Set a certain RPM on the Phaserunner and then measure actual RPM on the motor. Then multiply the (pole pair x gear ratio) setting by the ratio of commanded to measured RPM. AFAIK, only the (pole pair x gear ratio) product is easy to measure.
 
Maciek said:
Easy way to find out number of coils in electric motor is to connect classic voltmeter to its power lines and slowly turn wheel by 360 degrees counting numbers of movement of the needle (pointer). Just verified that way my 205 50H V3 QS Motor, has 16 coils. Voltmeter was set to 3V DC...

Hi Maciek,
"Pole pairs" is not the number of coils in the motor. The # of pole pairs is equal to the # of magnets divided by 2, assuming each magnet has a single pole facing towards the air gap arranged in a N S N S .... sequence around the rotor. Most BLDC motors use a stator having a # of coils different from the # of poles or pole pairs. If you drive the motor at a known RPM, measure the frequency of the generated voltage. # of pole pairs = (60*frequency)/RPM.
Regards,
major
 
major said:
Maciek said:
Easy way to find out number of coils in electric motor is to connect classic voltmeter to its power lines and slowly turn wheel by 360 degrees counting numbers of movement of the needle (pointer).
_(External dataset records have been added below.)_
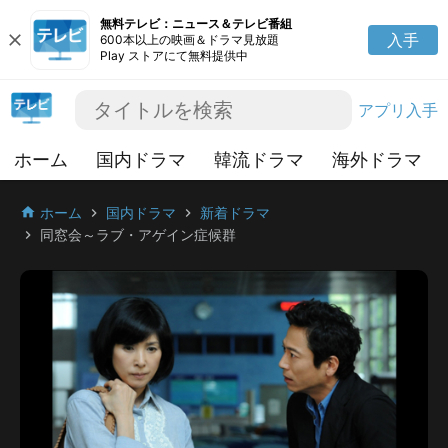
無料テレビ：ニュース＆テレビ番組
close
入手
600本以上の映画＆ドラマ見放題
Play ストアにて無料提供中
アプリ入手
ホーム
国内ドラマ
韓流ドラマ
海外ドラマ
ホーム
国内ドラマ
新着ドラマ
home
chevron_right
chevron_right
同窓会～ラブ・アゲイン症候群
chevron_right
Just verified that way my 205 50H V3 QS Motor, has 16 coils. Voltmeter was set to 3V DC...

Hi Maciek,
"Pole pairs" is not the number of coils in the motor. The # of pole pairs is equal to the # of magnets divided by 2, assuming each magnet has a single pole facing towards the air gap arranged in a N S N S .... sequence around the rotor. Most BLDC motors use a stator having a # of coils different from the # of poles or pole pairs. If you drive the motor at a known RPM, measure the frequency of the generated voltage. # of pole pairs = (60*frequency)/RPM.
Regards,
major

Plus 16 teeth on the stator sounds way wrong...too low for that motor, and it also needs to be divisible by 3.
 
John in CR said:
major said:
Maciek said:
Easy way to find out number of coils in electric motor is to connect classic voltmeter to its power lines and slowly turn wheel by 360 degrees counting numbers of movement of the needle (pointer). Just verified that way my 205 50H V3 QS Motor, has 16 coils. Voltmeter was set to 3V DC...

Hi Maciek,
"Pole pairs" is not the number of coils in the motor. The # of pole pairs is equal to the # of magnets divided by 2, assuming each magnet has a single pole facing towards the air gap arranged in a N S N S .... sequence around the rotor. Most BLDC motors use a stator having a # of coils different from the # of poles or pole pairs. If you drive the motor at a known RPM, measure the frequency of the generated voltage. # of pole pairs = (60*frequency)/RPM.
Regards,
major

Plus 16 teeth on the stator sounds way wrong...too low for that motor, and it also needs to be divisible by 3.

Well obviously they mixed up coils and poles. The described method does work for counting the number of pole pairs. 16 sounds right for the number of pole pairs on that motor.